Extracted page text data
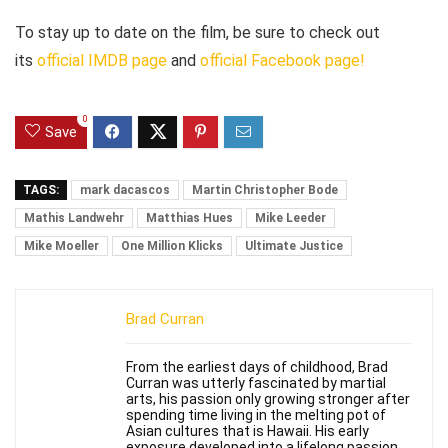
To stay up to date on the film, be sure to check out
its
official IMDB page
and
official Facebook page!
0
Save
TAGS:
mark dacascos
Martin Christopher Bode
Mathis Landwehr
Matthias Hues
Mike Leeder
Mike Moeller
One Million Klicks
Ultimate Justice
Brad Curran
From the earliest days of childhood, Brad
Curran was utterly fascinated by martial
arts, his passion only growing stronger after
spending time living in the melting pot of
Asian cultures that is Hawaii. His early
exposure developed into a lifelong passion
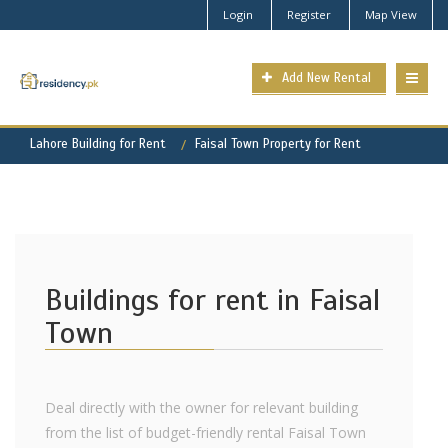
Login
Register
Map View
Add New Rental
Lahore Building for Rent
Faisal Town Property for Rent
Buildings for rent in Faisal
Town
Deal directly with the owner for relevant building
from the list of budget-friendly rental Faisal Town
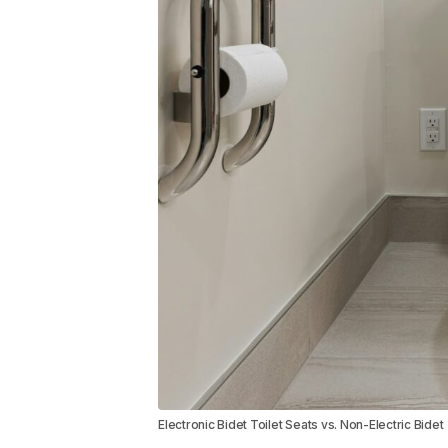
Electronic Bidet Toilet Seats vs. Non-Electric Bidet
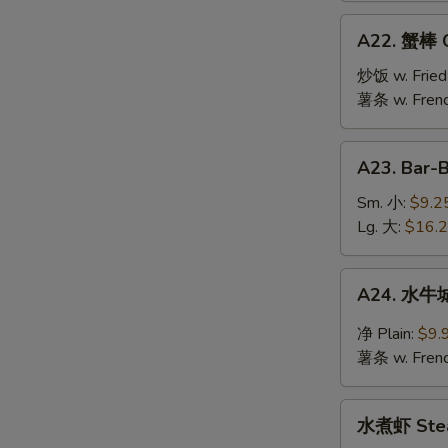
Jumbo
A22.
A22. 蟹棒 Cr
Shrimp
蟹
(10)
棒
炒饭 w. Fried
Crab
薯条 w. Frenc
Stick
(6)
A23.
A23. Bar-
Bar-
B-
Sm. 小:
$9.2
Q
Lg. 大:
$16.
Spare
Ribs
A24.
A24. 水牛城
水
牛
净 Plain:
$9.
城
薯条 w. Frenc
鸡
翅
水
Buffalo
水煮虾 Stea
煮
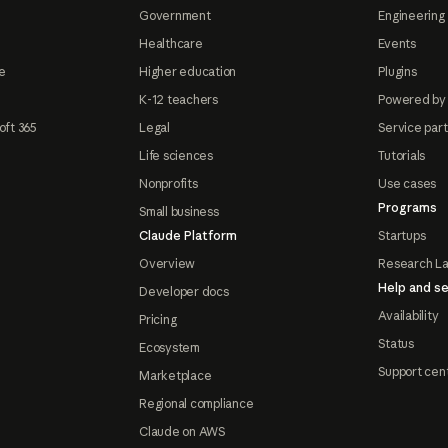
Government
Engineering 
Healthcare
Events
e
Higher education
Plugins
K-12 teachers
Powered by
oft 365
Legal
Service par
Life sciences
Tutorials
Nonprofits
Use cases
Programs
Small business
Claude Platform
Startups
Overview
Research L
Help and se
Developer docs
Availability
Pricing
Status
Ecosystem
Support cen
Marketplace
Regional compliance
Claude on AWS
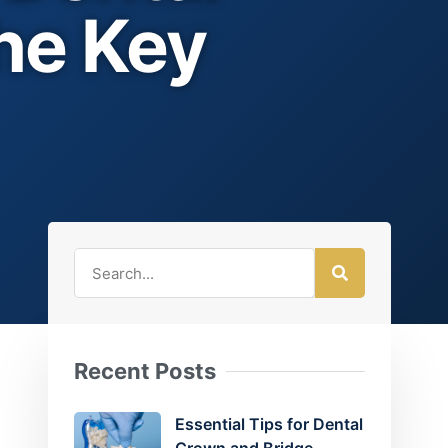
he Key
Recent Posts
Essential Tips for Dental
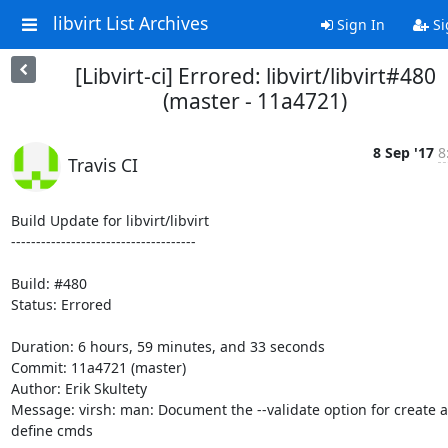
libvirt List Archives
Sign In
Si
[Libvirt-ci] Errored: libvirt/libvirt#480
(master - 11a4721)
8 Sep '17
8
Travis CI
Build Update for libvirt/libvirt

-------------------------------------

Build: #480

Status: Errored

Duration: 6 hours, 59 minutes, and 33 seconds

Commit: 11a4721 (master)

Author: Erik Skultety

Message: virsh: man: Document the --validate option for create a
define cmds
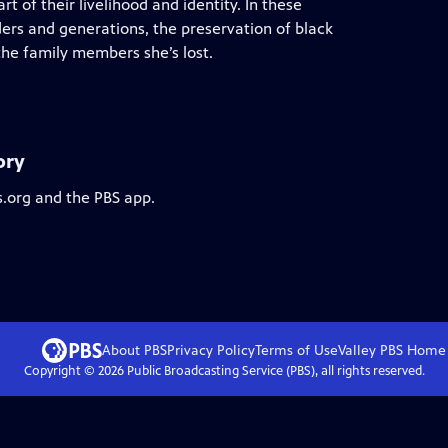
art of their livelihood and identity. In these
ders and generations, the preservation of black
the family members she’s lost.
ory
s.org and the PBS app.
About PBS
Privacy Policy
Terms of Use
Valley PBS
Home
Copyright ©
2026
Public Broadcasting Service (PBS), all rights reserved.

EXERCISE REQUIREMENTS >> Output every record above exactly, leaving out the pictures.

EXERCISE RESPONSE >>
To stay up to date on the film, be sure to check out
its
official IMDB page
and
official Facebook page!
0
Save
TAGS:
mark dacascos
Martin Christopher Bode
Mathis Landwehr
Matthias Hues
Mike Leeder
Mike Moeller
One Million Klicks
Ultimate Justice
Brad Curran
From the earliest days of childhood, Brad
Curran was utterly fascinated by martial
arts, his passion only growing stronger after
spending time living in the melting pot of
Asian cultures that is Hawaii. His early
exposure developed into a lifelong passion
Login
Register
Map View
Add New Rental
Lahore Building for Rent
Faisal Town Property for Rent
Buildings for rent in Faisal
Town
Deal directly with the owner for relevant building
from the list of budget-friendly rental Faisal Town
Electronic Bidet Toilet Seats vs. Non-Electric Bidet
Jumbo
A22.
A22. 蟹棒 Cr
Shrimp
蟹
(10)
棒
炒饭 w. Fried
Crab
薯条 w. Frenc
Stick
(6)
A23.
A23. Bar-
Bar-
B-
Sm. 小:
$9.2
Q
Lg. 大:
$16.
Spare
Ribs
A24.
A24. 水牛城
水
牛
净 Plain:
$9.
城
薯条 w. Frenc
鸡
翅
水
Buffalo
水煮虾 Stea
煮
Government
Engineering 
Healthcare
Events
e
Higher education
Plugins
K-12 teachers
Powered by
oft 365
Legal
Service par
Life sciences
Tutorials
Nonprofits
Use cases
Programs
Small business
Claude Platform
Startups
Overview
Research L
Help and se
Developer docs
Availability
Pricing
Status
Ecosystem
Support cen
Marketplace
Regional compliance
Claude on AWS
he Key
Recent Posts
Essential Tips for Dental
libvirt List Archives
Sign In
Si
[Libvirt-ci] Errored: libvirt/libvirt#480
(master - 11a4721)
8 Sep '17
8
Travis CI
Build Update for libvirt/libvirt

-------------------------------------

Build: #480

Status: Errored

Duration: 6 hours, 59 minutes, and 33 seconds

Commit: 11a4721 (master)

Author: Erik Skultety

Message: virsh: man: Document the --validate option for create a
define cmds
art of their livelihood and identity. In these
ders and generations, the preservation of black
the family members she’s lost.
ory
s.org and the PBS app.
About PBS
Privacy Policy
Terms of Use
Valley PBS
Home
Copyright ©
2026
Public Broadcasting Service (PBS), all rights reserved.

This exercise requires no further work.